The Justice Department’s failed attempt to block UnitedHealth’s $13 billion acquisition of health tech Change Healthcare could bode well for other mega-deals as the nation pushes past the pandemic and health industry players firm up their growth plans.

The big picture: The ruling came not long after a Federal Trade Commission administrative judge denied efforts to block the life-sciences company Illumina from buying cancer-detection company Grail. It highlights how, while President Biden’s antitrust team has significantly stepped up reviews and litigation, its bark can be worse than its bite, Axios’ Dan Primack writes.

meanwhile, large health care systems are repositioning to a world with more digital care that’s focused on the consumer experience. Pressured by staffing and supply costs, systems are evaluating where they can boost profits, in some cases investing in satellite clinics and taking care outside hospital walls.

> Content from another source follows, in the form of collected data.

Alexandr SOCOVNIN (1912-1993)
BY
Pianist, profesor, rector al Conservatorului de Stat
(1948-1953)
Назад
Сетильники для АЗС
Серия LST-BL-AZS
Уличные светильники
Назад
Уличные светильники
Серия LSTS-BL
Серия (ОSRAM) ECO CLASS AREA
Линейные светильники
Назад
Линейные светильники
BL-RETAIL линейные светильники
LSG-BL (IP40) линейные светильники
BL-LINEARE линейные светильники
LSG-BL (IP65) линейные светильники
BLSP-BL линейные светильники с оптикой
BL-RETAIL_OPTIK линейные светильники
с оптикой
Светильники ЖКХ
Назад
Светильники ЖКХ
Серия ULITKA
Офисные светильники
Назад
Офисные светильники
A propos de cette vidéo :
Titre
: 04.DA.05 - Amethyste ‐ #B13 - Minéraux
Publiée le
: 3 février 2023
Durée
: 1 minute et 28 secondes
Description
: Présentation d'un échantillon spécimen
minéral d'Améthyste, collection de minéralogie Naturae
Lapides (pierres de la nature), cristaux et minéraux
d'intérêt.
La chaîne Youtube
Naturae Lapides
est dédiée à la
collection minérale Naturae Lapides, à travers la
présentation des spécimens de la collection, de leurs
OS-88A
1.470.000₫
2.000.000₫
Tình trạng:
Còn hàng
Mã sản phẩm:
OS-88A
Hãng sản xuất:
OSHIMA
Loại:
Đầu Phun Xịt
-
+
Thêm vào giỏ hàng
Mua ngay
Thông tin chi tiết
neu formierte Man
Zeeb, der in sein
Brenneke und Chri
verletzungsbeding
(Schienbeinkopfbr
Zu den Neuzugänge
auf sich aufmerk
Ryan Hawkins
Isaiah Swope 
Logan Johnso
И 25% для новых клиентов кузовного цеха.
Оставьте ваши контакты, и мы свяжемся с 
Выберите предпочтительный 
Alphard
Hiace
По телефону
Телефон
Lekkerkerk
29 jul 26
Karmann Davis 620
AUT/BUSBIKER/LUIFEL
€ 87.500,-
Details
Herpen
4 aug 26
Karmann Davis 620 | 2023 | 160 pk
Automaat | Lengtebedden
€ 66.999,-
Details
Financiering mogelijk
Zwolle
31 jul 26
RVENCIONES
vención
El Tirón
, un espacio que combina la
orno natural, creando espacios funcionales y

  • “The better, cheaper, faster art of health care is where the focus is now,” Anu Singh, partner on Kaufman Hall’s M&A team, told Axios.

Between the lines: Antitrust regulators vowed to make health care a major target this year and are increasing going to court to block deals to satisfy competition concerns.

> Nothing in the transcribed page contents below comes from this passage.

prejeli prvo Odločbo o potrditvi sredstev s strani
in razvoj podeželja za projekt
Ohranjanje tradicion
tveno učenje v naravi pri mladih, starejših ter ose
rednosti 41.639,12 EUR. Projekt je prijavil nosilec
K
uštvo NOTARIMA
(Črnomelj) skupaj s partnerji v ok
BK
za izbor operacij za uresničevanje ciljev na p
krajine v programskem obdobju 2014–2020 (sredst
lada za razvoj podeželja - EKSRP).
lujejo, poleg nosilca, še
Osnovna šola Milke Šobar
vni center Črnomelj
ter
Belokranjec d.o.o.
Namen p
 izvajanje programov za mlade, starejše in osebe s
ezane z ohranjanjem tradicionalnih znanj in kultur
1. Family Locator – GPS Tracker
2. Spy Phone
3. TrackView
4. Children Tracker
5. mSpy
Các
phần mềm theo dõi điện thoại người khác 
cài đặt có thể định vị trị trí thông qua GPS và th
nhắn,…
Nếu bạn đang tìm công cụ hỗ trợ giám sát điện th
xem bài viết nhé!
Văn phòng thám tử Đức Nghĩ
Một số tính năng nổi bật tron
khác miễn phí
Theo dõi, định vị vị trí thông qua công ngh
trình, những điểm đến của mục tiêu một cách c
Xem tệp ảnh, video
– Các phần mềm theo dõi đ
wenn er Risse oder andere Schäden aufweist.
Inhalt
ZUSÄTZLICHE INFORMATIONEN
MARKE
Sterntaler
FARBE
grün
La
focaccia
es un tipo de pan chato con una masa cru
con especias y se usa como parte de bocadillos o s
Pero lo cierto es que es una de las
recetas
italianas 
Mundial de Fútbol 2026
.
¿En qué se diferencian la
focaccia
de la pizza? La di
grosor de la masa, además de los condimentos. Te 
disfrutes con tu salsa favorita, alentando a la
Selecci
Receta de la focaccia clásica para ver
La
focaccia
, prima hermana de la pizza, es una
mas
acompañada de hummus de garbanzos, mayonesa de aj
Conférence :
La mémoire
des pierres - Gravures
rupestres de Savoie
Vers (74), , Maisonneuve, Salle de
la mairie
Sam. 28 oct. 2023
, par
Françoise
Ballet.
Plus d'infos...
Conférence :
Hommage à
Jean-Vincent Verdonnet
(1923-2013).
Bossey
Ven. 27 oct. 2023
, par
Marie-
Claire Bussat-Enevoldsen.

  • But they lack the resources to go toe-to-toe with powerful corporate legal interests.
  • And efforts in Congress to give DOJ and the FTC more authority also appear to be stalling out.
  • “They are willing to bring cases and lose because they believe it will increase pressure on Congress to change antitrust laws,” Chris Meekins, an analyst at Raymond James, told Axios.

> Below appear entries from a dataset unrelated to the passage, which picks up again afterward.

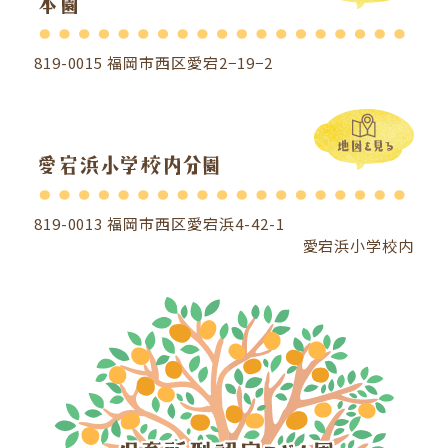
819-0015 福岡市西区愛宕2−19−2
819-0013 福岡市西区愛宕浜4-42-1
愛宕浜小学校内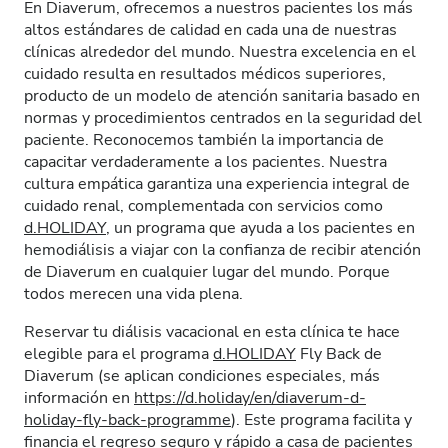
En Diaverum, ofrecemos a nuestros pacientes los más
altos estándares de calidad en cada una de nuestras
clínicas alrededor del mundo. Nuestra excelencia en el
cuidado resulta en resultados médicos superiores,
producto de un modelo de atención sanitaria basado en
normas y procedimientos centrados en la seguridad del
paciente. Reconocemos también la importancia de
capacitar verdaderamente a los pacientes. Nuestra
cultura empática garantiza una experiencia integral de
cuidado renal, complementada con servicios como
d.HOLIDAY
, un programa que ayuda a los pacientes en
hemodiálisis a viajar con la confianza de recibir atención
de Diaverum en cualquier lugar del mundo. Porque
todos merecen una vida plena.
Reservar tu diálisis vacacional en esta clínica te hace
elegible para el programa
d.HOLIDAY
Fly Back de
Diaverum (se aplican condiciones especiales, más
información en
https://d.holiday/en/diaverum-d-
holiday-fly-back-programme
). Este programa facilita y
financia el regreso seguro y rápido a casa de pacientes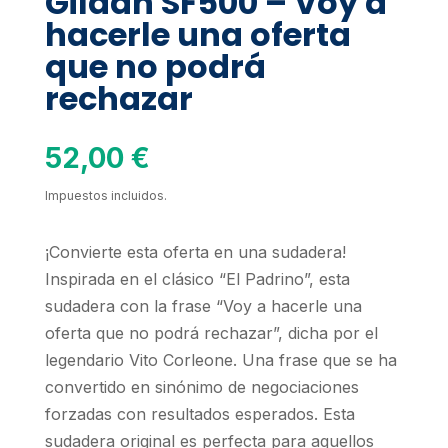
Gildan SF500 – Voy a
hacerle una oferta
que no podrá
rechazar
52,00
€
Impuestos incluidos.
¡Convierte esta oferta en una sudadera!
Inspirada en el clásico “El Padrino”, esta
sudadera con la frase “Voy a hacerle una
oferta que no podrá rechazar”, dicha por el
legendario Vito Corleone. Una frase que se ha
convertido en sinónimo de negociaciones
forzadas con resultados esperados. Esta
sudadera original es perfecta para aquellos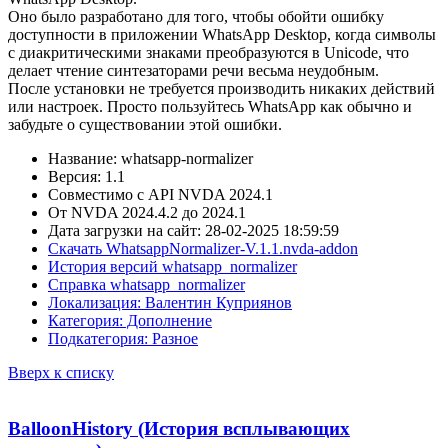
Оно было разработано для того, чтобы обойти ошибку
доступности в приложении WhatsApp Desktop, когда символы
с диакритическими знаками преобразуются в Unicode, что
делает чтение синтезаторами речи весьма неудобным.
После установки не требуется производить никаких действий
или настроек. Просто пользуйтесь WhatsApp как обычно и
забудьте о существовании этой ошибки.
Название: whatsapp-normalizer
Версия: 1.1
Совместимо с API NVDA 2024.1
От NVDA 2024.4.2 до 2024.1
Дата загрузки на сайт: 28-02-2025 18:59:59
Скачать WhatsappNormalizer-V.1.1.nvda-addon
История версий whatsapp_normalizer
Справка whatsapp_normalizer
Локализация: Валентин Куприянов
Категория: Дополнение
Подкатегория: Разное
Вверх к списку
BalloonHistory (История всплывающих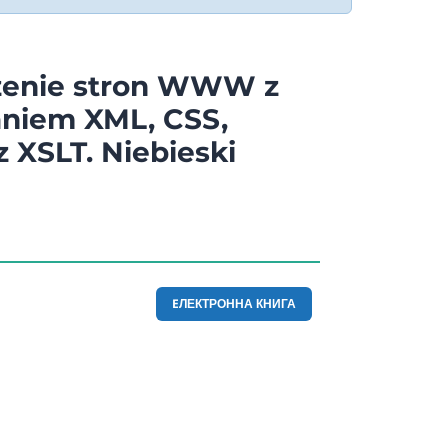
zenie stron WWW z
niem XML, CSS,
 XSLT. Niebieski
EЛЕКТРОННА КНИГА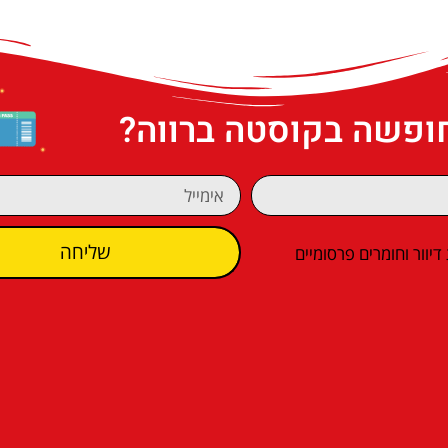
חופשה בקוסטה ברווה?
שליחה
וור וחומרים פרסומיים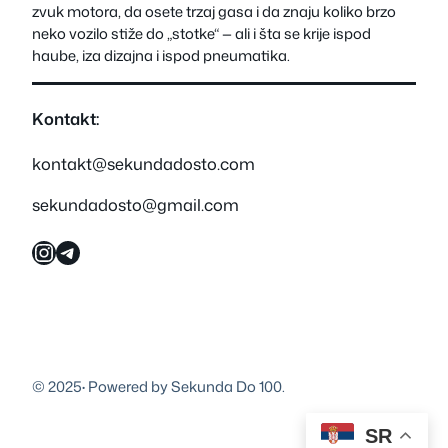
zvuk motora, da osete trzaj gasa i da znaju koliko brzo
neko vozilo stiže do „stotke“ — ali i šta se krije ispod
haube, iza dizajna i ispod pneumatika.
Kontakt:
kontakt@sekundadosto.com
sekundadosto@gmail.com
Instagram
Telegram
© 2025
·
Powered by Sekunda Do 100.
SR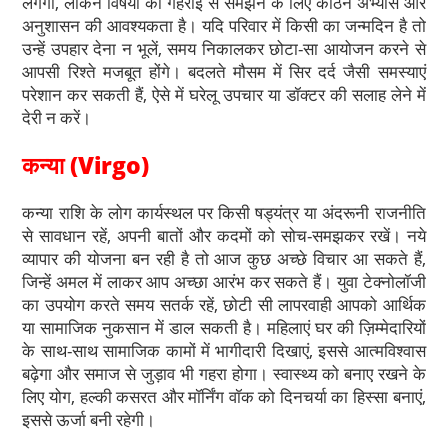
लगेगा, लेकिन विषयों को गहराई से समझने के लिए कठिन अभ्यास और
अनुशासन की आवश्यकता है। यदि परिवार में किसी का जन्मदिन है तो
उन्हें उपहार देना न भूलें, समय निकालकर छोटा-सा आयोजन करने से
आपसी रिश्ते मजबूत होंगे। बदलते मौसम में सिर दर्द जैसी समस्याएं
परेशान कर सकती हैं, ऐसे में घरेलू उपचार या डॉक्टर की सलाह लेने में
देरी न करें।
कन्या (Virgo)
कन्या राशि के लोग कार्यस्थल पर किसी षड्यंत्र या अंदरूनी राजनीति
से सावधान रहें, अपनी बातों और कदमों को सोच-समझकर रखें। नये
व्यापार की योजना बन रही है तो आज कुछ अच्छे विचार आ सकते हैं,
जिन्हें अमल में लाकर आप अच्छा आरंभ कर सकते हैं। युवा टेक्नोलॉजी
का उपयोग करते समय सतर्क रहें, छोटी सी लापरवाही आपको आर्थिक
या सामाजिक नुकसान में डाल सकती है। महिलाएं घर की ज़िम्मेदारियों
के साथ-साथ सामाजिक कामों में भागीदारी दिखाएं, इससे आत्मविश्वास
बढ़ेगा और समाज से जुड़ाव भी गहरा होगा। स्वास्थ्य को बनाए रखने के
लिए योग, हल्की कसरत और मॉर्निंग वॉक को दिनचर्या का हिस्सा बनाएं,
इससे ऊर्जा बनी रहेगी।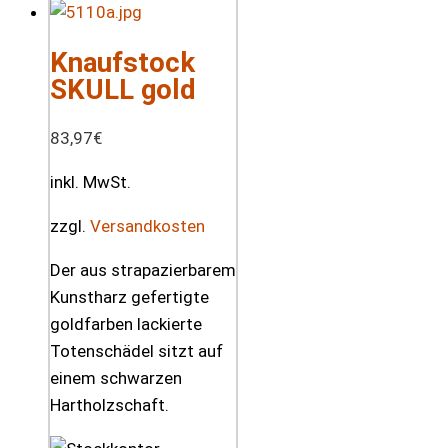
Knaufstock
SKULL gold
83,97
€
inkl. MwSt.
zzgl.
Versandkosten
Der aus strapazierbarem
Kunstharz gefertigte
goldfarben lackierte
Totenschädel sitzt auf
einem schwarzen
Hartholzschaft.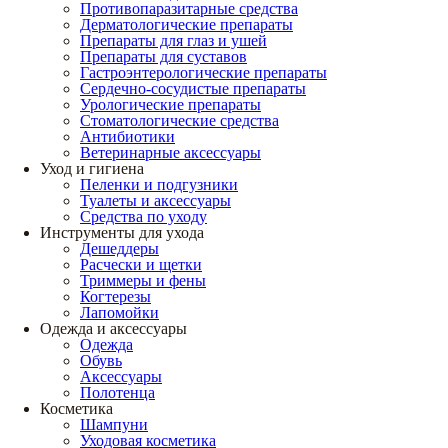
Противопаразитарные средства
Дерматологические препараты
Препараты для глаз и ушей
Препараты для суставов
Гастроэнтерологические препараты
Сердечно-сосудистые препараты
Урологические препараты
Стоматологические средства
Антибиотики
Ветеринарные аксессуары
Уход и гигиена
Пеленки и подгузники
Туалеты и аксессуары
Средства по уходу
Инструменты для ухода
Дешеддеры
Расчески и щетки
Триммеры и фены
Когтерезы
Лапомойки
Одежда и аксессуары
Одежда
Обувь
Аксессуары
Полотенца
Косметика
Шампуни
Уходовая косметика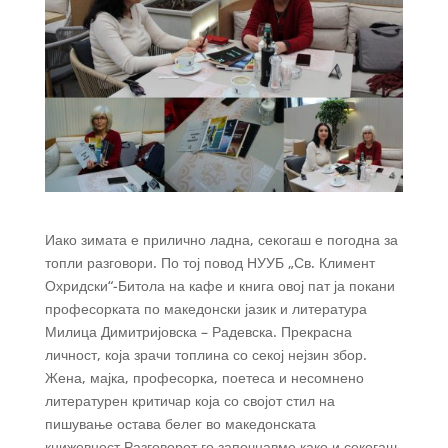
Иако зимата е прилично ладна, секогаш е погодна за
топли разговори. По тој повод НУУБ „Св. Климент
Охридски“-Битола на кафе и книга овој пат ја покани
професорката по македонски јазик и литература
Милица Димитријовска – Радевска. Прекрасна
личност, која зрачи топлина со секој нејзин збор.
Жена, мајка, професорка, поетеса и несомнено
литературен критичар која со својот стил на
пишување остава белег во македонската
книжевност.Разговорот го започнавме како и секогаш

Be smart: Meekins said the UnitedHealth case proved that companies should expect to go to court, but can still win, at least in vertically integrated deals where one company’s product is a component or complement of the other’s.

Yes, but: The exception could be with hospital system mergers, which have been stymied in courts.

  • The FTC sued to block a merger between two New Jersey hospital systems this summer, which the systems then abandoned.
  • Following the threat of legal action, HCA Healthcare paused plans to purchase five hospitals in Utah.
  • Two Rhode Island hospital systems scrapped a merger plan after the FTC sued to stop the deal.

While smaller deals are still possible, horizontal mergers of large health care systems could be challenging under the current regime, Meekins said.

Between the lines: Tech companies that can offer ways to streamline business will be attractive targets for health systems with cash on hand, Singh said.

  • Big Tech will be looking for larger health system partners, especially ones with broad patient bases and diverse geographical footprints, Singh said.

  • But it’s still difficult to assess exactly when inflation and the market as a whole will stabilize.
  • So far in 2022, the number of transactions are not at the level they were pre-pandemic, but there was a rise in “mega” deals, a Q2 Kaufman Hall report showswith deal values ​​reaching a historic high of $19.2 billion.

Context: Research shows that consolidation leads to price increases throughout the system without a significant change in the quality of care or access to care.

  • There is now a body of scholarship showing that when hospitals have fewer competitors, they can charge insurance companies higher prices.
  • The largest merger of tax-exempt hospital systems analyzed in a new JAMA study found that it led to reduced charity care in all of the hospitals involved.
  • Hospital mergers can also lead to lower wages and benefits for health care workers, ultimately impacting consumers.
  • Experts suggest improving competitiveness in markets, not allowing large health systems to engage in unfair contracting practices and bolstering antitrust enforcement.

The bottom line: With recent acquisition announcements like CVS-Signify Health and Amazon-One Medical, vertical health deals aren’t showing signs of slowing down.

  • With the DOJ and the FTC continuing to take aim at the health care sector, the success of deals will likely depend on who’s trying to acquire who — and how solid a legal team they can assemble.